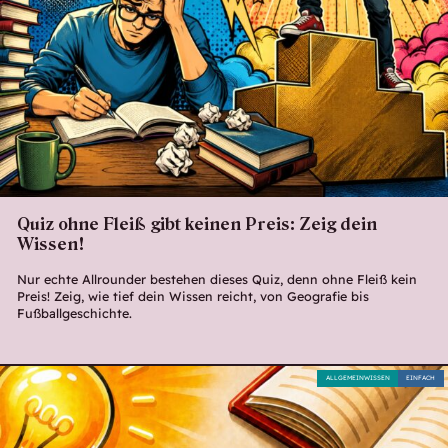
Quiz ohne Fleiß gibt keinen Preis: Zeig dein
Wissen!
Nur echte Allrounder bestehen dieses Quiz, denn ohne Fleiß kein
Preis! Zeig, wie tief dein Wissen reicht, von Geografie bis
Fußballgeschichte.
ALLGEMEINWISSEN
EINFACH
####
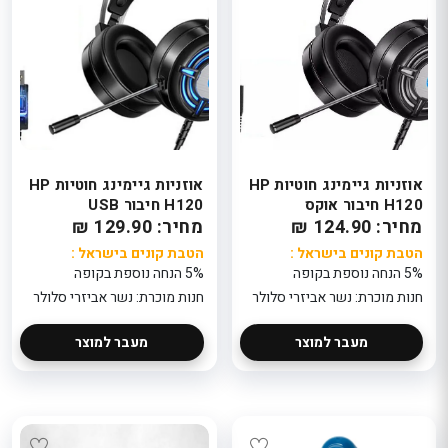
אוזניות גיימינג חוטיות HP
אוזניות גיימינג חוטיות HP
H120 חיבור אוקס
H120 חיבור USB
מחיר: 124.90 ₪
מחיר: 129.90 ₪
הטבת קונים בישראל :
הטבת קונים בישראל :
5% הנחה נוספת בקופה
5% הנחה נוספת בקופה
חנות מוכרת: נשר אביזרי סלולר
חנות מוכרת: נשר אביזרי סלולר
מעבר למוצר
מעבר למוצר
####
-- Exercise brief --
Report, from the entries above, each line where "dein" is found.

-- Result below --
Quiz ohne Fleiß gibt keinen Preis: Zeig dein
Preis! Zeig, wie tief dein Wissen reicht, von Geografie bis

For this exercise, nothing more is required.